What Are AI Chatbots in Healthcare?
AI chatbots are software applications that use artificial intelligence to simulate human conversation. Unlike basic rule-based bots, these tools rely on large language models (LLMs) and natural language processing. This allows them to understand context, user intent, and even sentiment.
Common Uses in Healthcare Settings
Healthcare organizations use chatbots for several important tasks. Many deploy them to handle incoming patient calls and queries. Others use them to support lead generation, provide customer assistance, and reduce operational costs. The appeal is clear — chatbots offer immediate responses without requiring human involvement.
Tools like ChatGPT, Claude, Copilot, Gemini, and Grok now power many of these applications. Furthermore, these platforms produce responses that sound both human and evidence-based. As a result, patients and clinicians increasingly turn to them for medical guidance.
Why ECRI Flagged Chatbots as Top Hazard
ECRI’s 2026 Health Technology Hazards Report
ECRI, an independent patient safety organization based in Willow Grove, Pennsylvania, releases an annual report on dangerous health technologies. In its 2026 edition, ECRI ranked AI chatbots as the single most significant health technology hazard. This ranking reflects growing concern about how widely these tools are used — and how little oversight governs them.
ECRI’s core concern is straightforward. Chatbot tools are not regulated as medical devices. Moreover, they have not been validated for use in clinical or healthcare settings. Despite these gaps, clinicians, patients, and healthcare personnel use them daily.
The Scale of the Problem
An OpenAI analysis shows that more than 40 million people use ChatGPT specifically for health information. Additionally, OpenAI recently announced ChatGPT Health — a dedicated experience built for health and wellness purposes. While the company states this tool is designed “to support, not replace medical care,” experts worry that over-reliance is already happening.
How Chatbots Put Patients at Risk
The Core Technical Problem
AI chatbots do not truly understand information. Instead, they predict sequences of words based on patterns learned during training. In simple terms, they generate answers that sound correct, even when they are wrong. Importantly, these tools are programmed to sound confident and to always provide a response — regardless of accuracy.
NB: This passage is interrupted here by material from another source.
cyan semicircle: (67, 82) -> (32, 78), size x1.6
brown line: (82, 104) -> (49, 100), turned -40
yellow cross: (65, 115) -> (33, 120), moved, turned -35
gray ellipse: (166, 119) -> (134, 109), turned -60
Real-World Examples of Chatbot Errors
ECRI’s experts documented several alarming cases. Chatbots have suggested incorrect diagnoses and recommended unnecessary medical testing. They have promoted subpar medical supplies and even invented body parts in response to clinical questions.
One specific example stands out. When ECRI asked a chatbot whether placing an electrosurgical return electrode over a patient’s shoulder blade was acceptable, the chatbot said yes. This advice was dangerously wrong. Following it could expose patients to serious burn injuries.
Therefore, any chatbot providing clinical guidance without human verification poses a direct threat to patient safety.
Health Disparities and AI Bias
Bias Embedded in Training Data
Beyond clinical errors, chatbots carry another significant risk — they can worsen existing health disparities. AI models learn from historical data, and that data often contains systemic biases. Consequently, chatbot responses may reinforce stereotypes and produce unequal treatment recommendations.
ECRI’s report highlights this concern directly. Biases embedded in training data distort how models interpret information. This, in turn, leads to responses that reflect and perpetuate existing inequities in healthcare access and quality.
How to Use AI Chatbots Responsibly
Guidance for Patients and Clinicians
Despite the risks, AI chatbots are not going away. Thus, responsible use becomes critical. ECRI recommends that patients, clinicians, and all chatbot users educate themselves about the limitations of these tools. Moreover, users should always verify chatbot-provided information with a qualified, knowledgeable source before acting on it.
Steps Healthcare Organizations Should Take
Healthcare organizations carry a responsibility to manage AI risk actively. ECRI advises health systems to take the following actions:
Establish AI governance committees to oversee chatbot use and set clear policies. Provide clinicians with dedicated AI literacy training so they understand tool limitations. Regularly audit AI tools to monitor performance and catch errors before they cause harm.
These steps do not eliminate risk, but they substantially reduce it. In addition, they create accountability structures that protect both patients and providers.
Key Takeaways for Healthcare Organizations
AI chatbots offer real value in healthcare — they reduce costs, improve efficiency, and expand access to information. However, the current lack of regulation and clinical validation makes them a serious patient safety risk. ECRI’s 2026 ranking places them at the very top of the hazard list for good reason.
Healthcare leaders must act now. They should invest in governance, training, and auditing before deploying these tools at scale. Above all, they must ensure that human oversight remains central to any AI-assisted clinical workflow.